I frowned and slid my finger along the silken petals of a blood red rose. Perfectly pruned, weeded, and watered. It was as flawless as a thing could get.
But I couldn’t go tell Mr. Nash they didn’t need anything, could I? What if he fired me for lack of work to do, or because he thought I was lazy and lying about the roses not needing care?
I looked around again, searching for anything to water, or clip, or re-soil. It was crazy how thriving every single flower looked.
Maybe this was some kind of test, and Mr. Nash wanted me to fail. What if he’d never intended for me to work for him and the contract I’d signed to save my mom was being burned in the fireplace in this office as I stood here like a dumbass with nothing to weed.
Confused and worried, and growing a little angry, I scowled at a wall full of pink vine roses growing to my right. But they were honestly too pretty to be glared at, so my mood settled.

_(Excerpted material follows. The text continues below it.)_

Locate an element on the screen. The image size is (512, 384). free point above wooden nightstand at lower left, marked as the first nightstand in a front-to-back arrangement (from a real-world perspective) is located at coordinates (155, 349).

I bet Mom would love them. She was a fan of pink. And flowers. Plus, these were the good-smelling kind. I’d be a good son if I brought home such a flower to her. And it seemed as if they grew in abundance, not as if they were one of the rare breeds Mr. Nash had spoken of. So I reached for a bloom to pluck it from the vine without even thinking beyond how much it’d make my mother smile.
Behind me, a voice growled, “What the hell do you think you’re doing?”
Jumping half out of my skin because I’d been certain no one had been in here with me, I whirled around only to gasp, “Shit!”
The creepy cook’s son hadn’t been lying.
In front of me stood an irate woman with half her face melted off.